Kunduz provincial governor Assadullah Omarkhil said the operation was still ongoing.
"It is a bit slow because the Taliban are using people's houses to hide," he said.
"We ask all the people in the city to remain in their houses and avoid unnecessary movement in the city today."
The government "controls Kunduz city", Nato forces in Afghanistan said on Twitter, while the Pentagon confirmed the United States had conducted air strikes and had special operations forces on hand in support of Afghan troops.

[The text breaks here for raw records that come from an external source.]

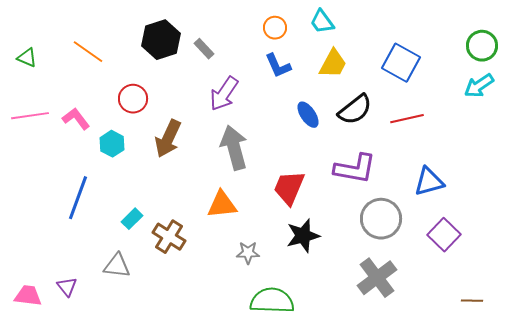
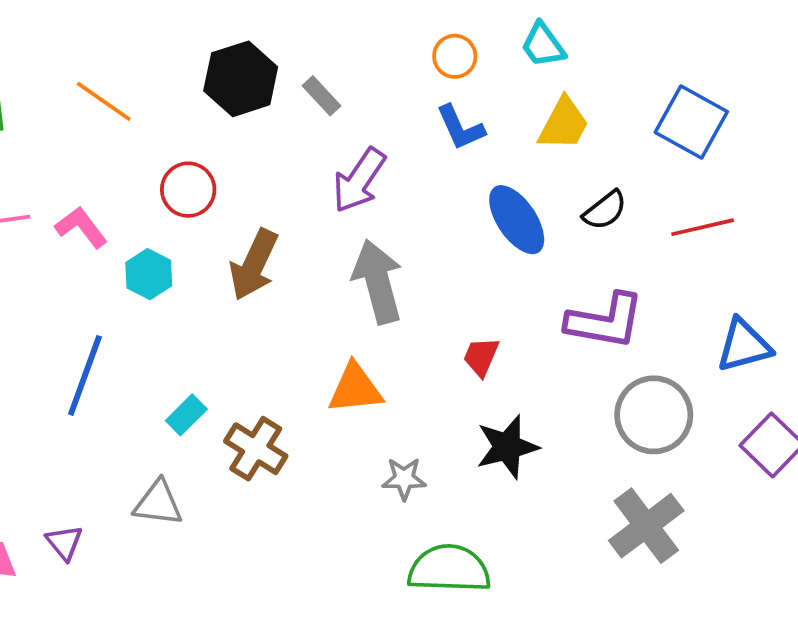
black semicircle: (355, 110) -> (605, 210), size x0.7
blue ellipse: (308, 115) -> (517, 220), size x1.4
red trapezoid: (289, 188) -> (481, 357), size x0.6

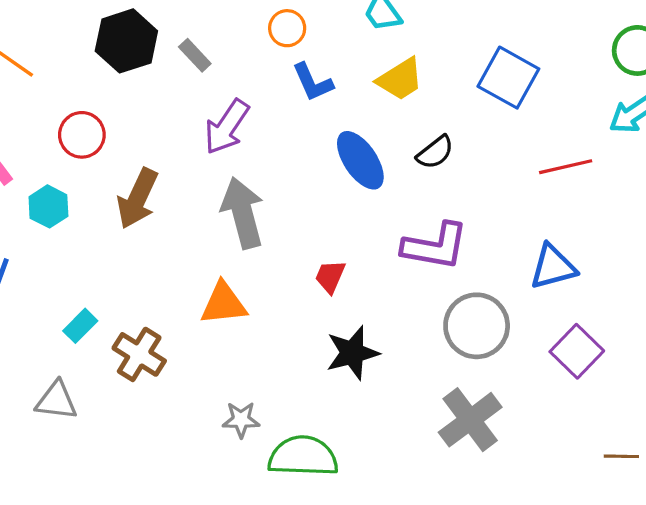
orange circle: (455, 56) -> (287, 28), moved
yellow trapezoid: (564, 124) -> (400, 79), turned 30
red line: (703, 227) -> (566, 167), moved
gray star: (404, 479) -> (241, 420), moved

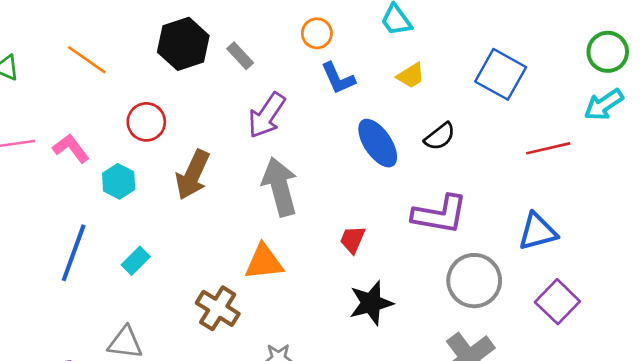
yellow trapezoid: (400, 79) -> (411, 76), size x0.7
cyan rectangle: (80, 326) -> (136, 261), moved
brown cross: (139, 354) -> (218, 308), moved

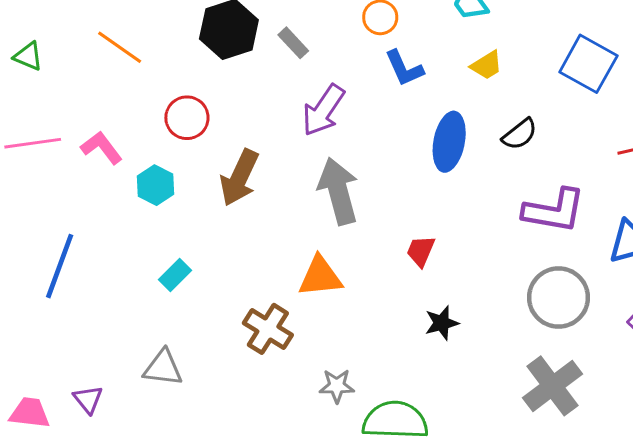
blue ellipse: (378, 143) -> (449, 142), turned 45
purple L-shape: (440, 214) -> (554, 211), moved
blue line: (74, 253) -> (60, 266), moved
black star: (371, 303) -> (442, 323), size x0.7

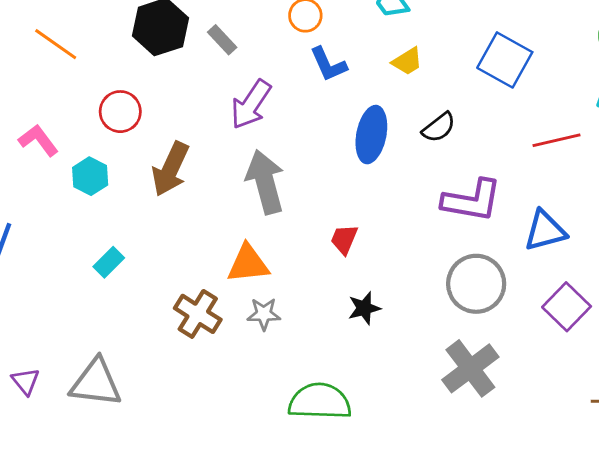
gray triangle: (163, 368) -> (96, 383), moved, size x1.4
gray star: (337, 386) -> (264, 314), moved

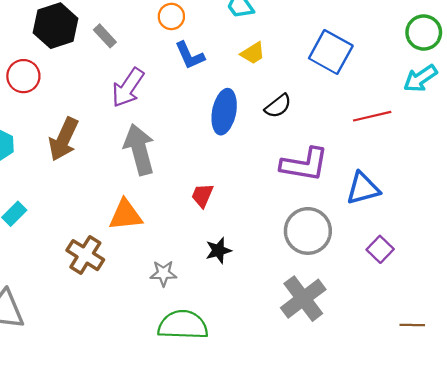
red circle: (120, 112) -> (23, 76), moved
purple square: (567, 307) -> (380, 249), size x0.7
gray star: (264, 314) -> (163, 273), moved

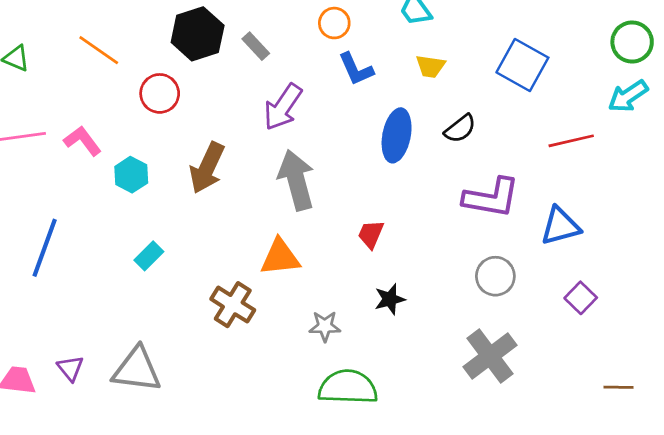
yellow trapezoid: (253, 53) -> (430, 66), turned 40
gray circle: (308, 231) -> (495, 276), size x0.7

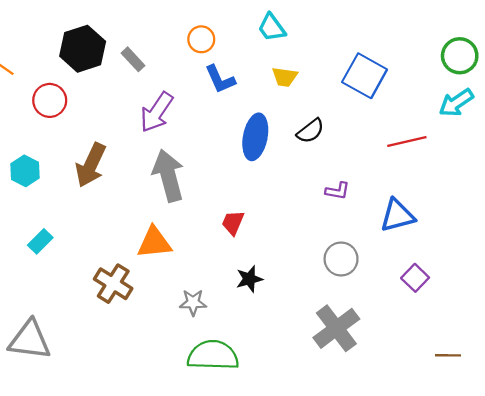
purple L-shape: (491, 198) -> (338, 191), size x0.5

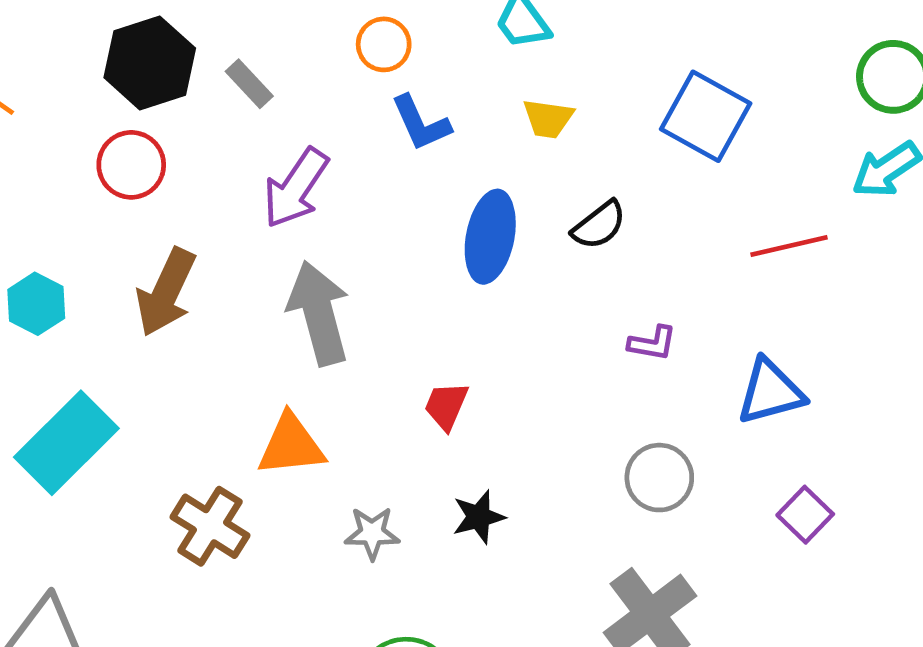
red circle: (50, 100) -> (131, 165), moved
cyan rectangle: (40, 241) -> (66, 443), size x2.0
gray star: (193, 302) -> (372, 533), moved

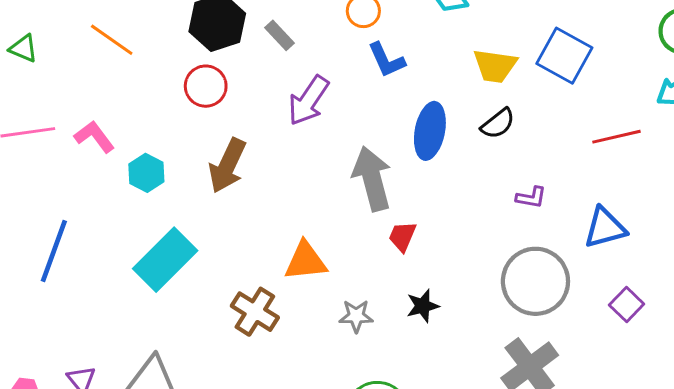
yellow trapezoid: (548, 119) -> (495, 66), moved, size x1.4
gray arrow: (319, 313) -> (372, 179), moved
gray circle: (659, 478) -> (535, 281), size x1.6

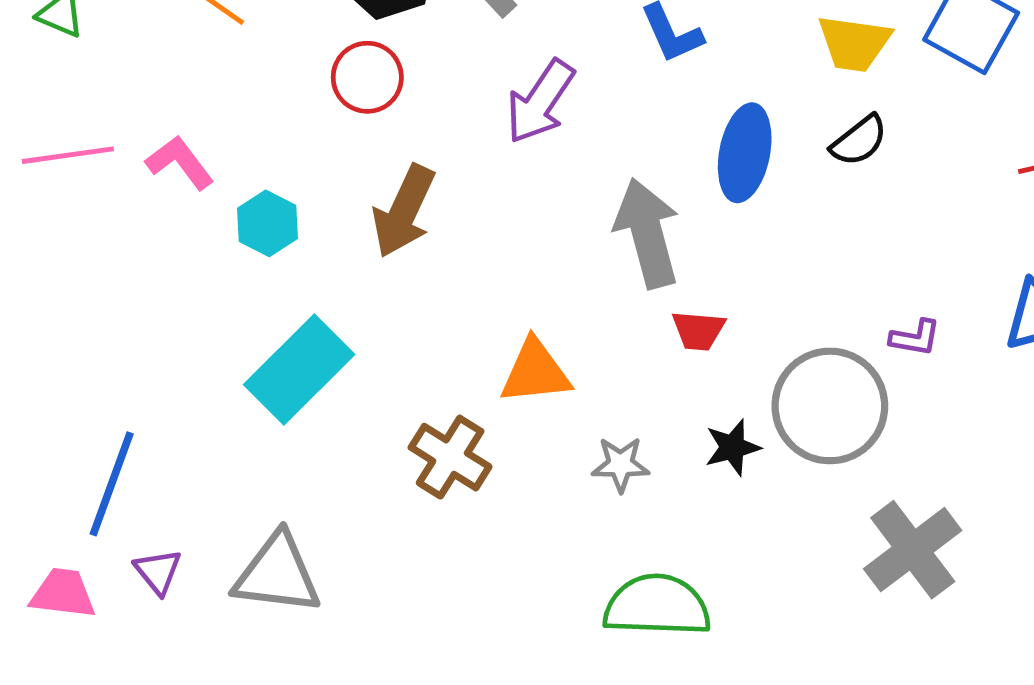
purple L-shape: (531, 197) -> (915, 338), moved
red trapezoid: (402, 236) -> (698, 330), turned -108
blue line: (54, 251) -> (112, 484), moved
gray circle: (535, 281) -> (830, 406), moved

"The situation there remains fluid, we are continuing to watch it closely and to work with our Afghan partners," said Pentagon spokesman Navy Captain Jeff Davis.
Dozens of civilians were reported wounded during the fighting, with at least one dead, according to the Kunduz hospital and Afghan interior ministry.
Residents had reported being trapped in their homes by intense fighting as the sound of explosions echoed across the city, with provincial officials voicing fears it could fall.
Ghani will meet world leaders in Brussels on Tuesday and Wednesday in a bid to secure financial aid from the international community up to 2020.
The meeting, 15 years after the US invasion of 2001, will try to drum up support despite donor fatigue compounded by conflicts in Syria and Iraq plus the worst migration crisis since World War II.